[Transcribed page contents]
══════

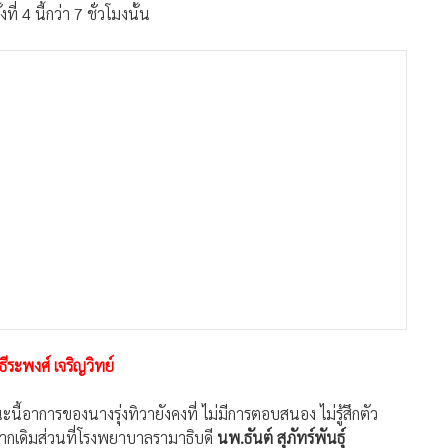
ที่ 4 นี้กว่า 7 ชั่วโมงนั้น
ีระพงศ์ เจริญวิทย์
ี้อาการของนางรุ่งทิวายังคงที่ ไม่มีการตอบสนอง ไม่รู้สึกตัว
ากเดิม
ส่วนที่โรงพยาบาลรามาธิบดี
นพ.ธันต์ สุภัทร์พันธุ์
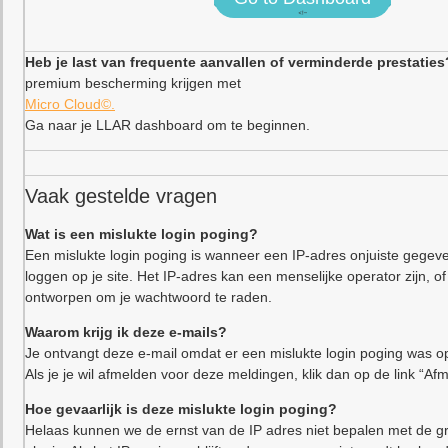
<!–
Heb je last van frequente aanvallen of verminderde prestaties
premium bescherming krijgen met
Micro Cloud©.
Ga naar je LLAR dashboard om te beginnen.
Vaak gestelde vragen
Wat is een mislukte login poging?
Een mislukte login poging is wanneer een IP-adres onjuiste gegeve
loggen op je site. Het IP-adres kan een menselijke operator zijn,
ontworpen om je wachtwoord te raden.
Waarom krijg ik deze e-mails?
Je ontvangt deze e-mail omdat er een mislukte login poging was op
Als je je wil afmelden voor deze meldingen, klik dan op de link “Af
Hoe gevaarlijk is deze mislukte login poging?
Helaas kunnen we de ernst van de IP adres niet bepalen met de gr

══════

_EXERCISE AIM_
For the string "poging", return every line of the data where it appears.

_RESULT OF THE EXERCISE_
Wat is een mislukte login poging?
Een mislukte login poging is wanneer een IP-adres onjuiste gegeve
Je ontvangt deze e-mail omdat er een mislukte login poging was op
Hoe gevaarlijk is deze mislukte login poging?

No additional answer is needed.